When we leave the shop, Gus and I decide to head straight over to the site I mapped out for Melinda. It’s time we just confront her and lay everything out. This was supposed to be a fun little journey to find the origin of a silly book, but it’s become some ridiculous conspiracy drama.
As we drive through Sedona, I try to picture my conversation with Melinda. She tends to take me off guard by introducing new variables when we talk. She erases history and creates something new in its place. She contradicts herself, me, and the reality we’ve all agreed on. How do you prepare for something like that? If we can rewrite history and disregard reality in the present, what does that mean for the future?

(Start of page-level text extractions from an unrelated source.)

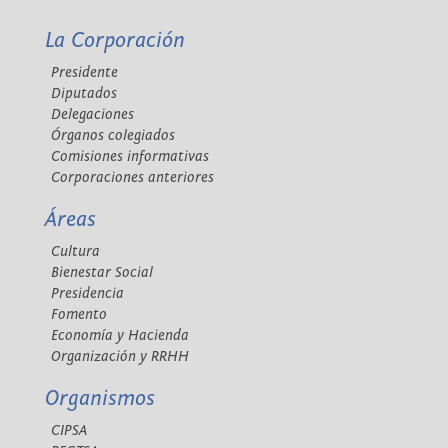
La Corporación
Presidente
Diputados
Delegaciones
Órganos colegiados
Comisiones informativas
Corporaciones anteriores
Áreas
Cultura
Bienestar Social
Presidencia
Fomento
Economía y Hacienda
Organización y RRHH
Organismos
CIPSA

Gus is at the wheel, concentrating on the roads. It strikes me how little emotion he has and how few movements he makes. It’s almost as though his body only knows so many positions. As we take a turn onto a dirt road, the car bumps around, but Gus remains locked in place, the world bouncing around him.
We eventually arrive at my made-up trailhead. We get out of the car, and dust circles around us. It’s cinematic until Gus sneezes.
I pull out my new, more detailed map and we start walking. As we walk, the line of a single track trail forms in front of us. The dirt and rocks seem to shift away, like a tiny parting of the Red Sea. It must be a trick of the wind.
I’d set One Long Panel of Stones pretty far back off the main roads. The site itself I’d picked based on Melinda’s tape. I had to hit as many keywords as possible to convince her the trip was worthwhile. I hadn’t considered that Gus and I would eventually be following the map as well. Even though I know there is nothing but rocks at the end of this trail, I still find myself pulled forward by the mystery of it all. Confronting Melinda in the middle of the desert certainly feels like it ought to be climactic.
The hike in is slow. Gus isn’t a quick mover and neither of us were prepared for it. It’s only a few miles, but we’re covered in dust. I can feel rocks in my shoes and sand in my socks. You could set a watch to Gus sneezing.
“Gus, what do you think about this hoax thing?”
Gus sneezes, then produces a handkerchief from his pocket to wipe his nose. “It’s certainly possible,” he says, “If I’m understanding all this right, hoax isn’t the right word to use, though. I think Melinda believes the present reality is based on the past we create. If she recreates a different version of the past, using the teachings of Owl and Athanasius, she’s effectively creating a new present.”
“So she likely sees herself as the modern Athanasius?”
“It certainly sounds that way. It’s an interesting proposal, really. What do we know about the past, if not what books tell us? In 50 years, 100 years, whatever, the stories change. Owl, or at least Melinda, seems to feel that she can tell the story loudly enough someone in the future will listen.”
“Why not?” Gus hits back at me quickly. “Why not believe in a world with portals to other lands? Think of a legend like King Arthur. Historians may spend page after page debunking the popular theories, but that doesn’t keep people from believing in round tables, holy grails, and mystical wizards.”
I start thinking about all the myths and folk tales I’ve heard over the years, transposing each into real historical moments. But before I get too lost in my own head, we round a corner to the One Long Panel of Stones rock formation.
Melinda’s laying on the ground, staring at the sky. Her eyes are wide open, but she doesn’t acknowledge that we’re here. Is she dead?
No, her chest is moving, she’s breathing. But she’s catatonic.
Next to her is a small Palm computer. Melinda didn’t strike me as the handheld computer type, but I guess she did run her own business. It’s open to her notes screen.